Azure ML: First Impressions running a Climate Science ML project

Stephen Haddad
Met Office Informatics Lab
10 min readOct 29, 2020

Introduction

An ongoing project of the Met Office Informatics Lab over its existence has been to describe, prototype and evaluate what scalable, interactive compute that enables the next generation of scientific analysis might look like. This lead to the Pangeo framework and community, which enable deployment of such a compute service using a stack of standard, interchangeable tools selected to meet the specific needs of the domain for which it is being deployed. There are now many Pangeo instances running around the world of different flavours.

The current setups require knowledge of some fairly low-level aspects of computing infrastructure. The Informatics Lab and others are currently working with Microsoft Azure and the Alan Turing Institute to investigate how a Pangeo instance focused on Data Science might be built on top of higher level Software as a Service (SaaS) offerings like Azure ML, Microsoft’s machine learning compute service. Part of this work is to familiarise ourselves with what Azure ML has to offer as an existing platform.

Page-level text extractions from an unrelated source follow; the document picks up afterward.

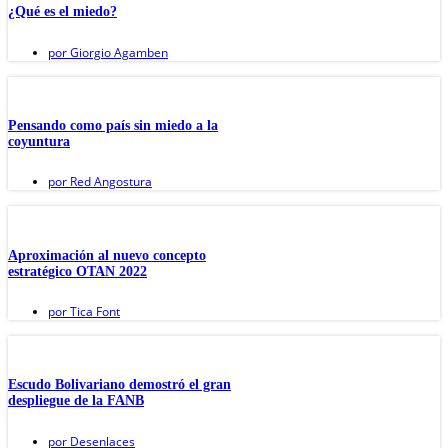
¿Qué es el miedo?
por
Giorgio Agamben
Pensando como país sin miedo a la
coyuntura
por
Red Angostura
Aproximación al nuevo concepto
estratégico OTAN 2022
por
Tica Font
Escudo Bolivariano demostró el gran
despliegue de la FANB
por
Desenlaces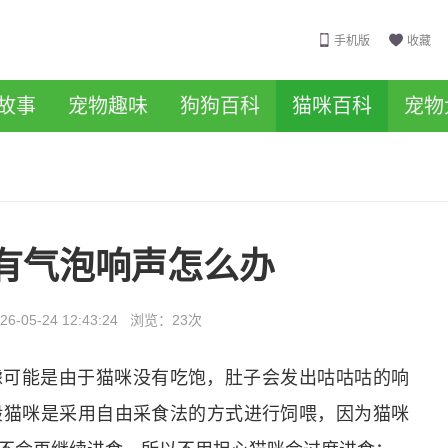
手机版
收藏
故事
宠物趣味
狗狗百科
猫咪百科
宠物
有气泡响声怎么办
26-05-24 12:43:24
浏览：
23次
虑可能是由于猫咪没有吃饱，肚子会发出咕咕咕的响
般猫咪是采用自由采食法的方式进行饲喂，因为猫咪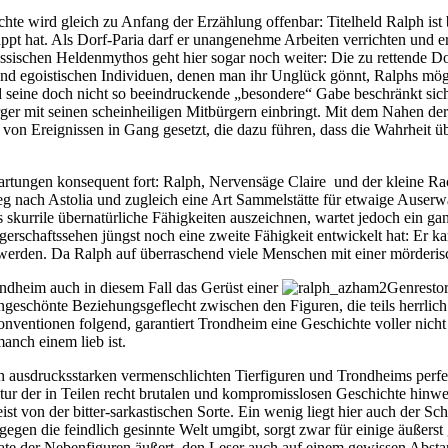
e wird gleich zu Anfang der Erzählung offenbar: Titelheld Ralph ist 
t hat. Als Dorf-Paria darf er unangenehme Arbeiten verrichten und erf
ischen Heldenmythos geht hier sogar noch weiter: Die zu rettende Dor
 und egoistischen Individuen, denen man ihr Unglück gönnt, Ralphs mögli
nd seine doch nicht so beeindruckende „besondere“ Gabe beschränkt si
er mit seinen scheinheiligen Mitbürgern einbringt. Mit dem Nahen der 
von Ereignissen in Gang gesetzt, die dazu führen, dass die Wahrheit 
wartungen konsequent fort: Ralph, Nervensäge Claire und der kleine R
Weg nach Astolia und zugleich eine Art Sammelstätte für etwaige Auserw
s skurrile übernatürliche Fähigkeiten auszeichnen, wartet jedoch ein 
rschaftssehen jüngst noch eine zweite Fähigkeit entwickelt hat: Er ka
u werden. Da Ralph auf überraschend viele Menschen mit einer mörderis
ndheim auch in diesem Fall das Gerüst einer
Genrestor
 ungeschönte Beziehungsgeflecht zwischen den Figuren, die teils herrli
nventionen folgend, garantiert Trondheim eine Geschichte voller nich
manch einem lieb ist.
ich ausdrucksstarken vermenschlichten Tierfiguren und Trondheims perfe
ur der in Teilen recht brutalen und kompromisslosen Geschichte hinw
eist von der bitter-sarkastischen Sorte. Ein wenig liegt hier auch der 
egen die feindlich gesinnte Welt umgibt, sorgt zwar für einige äußers
itsrate der Nebenfiguren äußert, den Leser auch auf einem gewissen Abs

We chose an existing project in the Climate Science domain, the XBT project, to use as a test case through which we might initially understand how to use Azure ML effectively and evaluate performance and user experience. This problem was chosen as it represents a real problem in the Climate Science domain, with sufficient complexity and size to be a meaningful test, while not requiring enormous compute resources, allowing many tests to be run.

This article is part guide and part opinion. In the next section I’ll give a brief run through of the steps involved and the order of using different sections of AzureML that I found to be the easiest pathway to getting started, this is far from a comprehensive reference, but hopefully complements existing documentation with a condensed overview that at least what questions to ask. The second section is my opinions of AzureML based on porting my project code to run on the service, and how it could be improved.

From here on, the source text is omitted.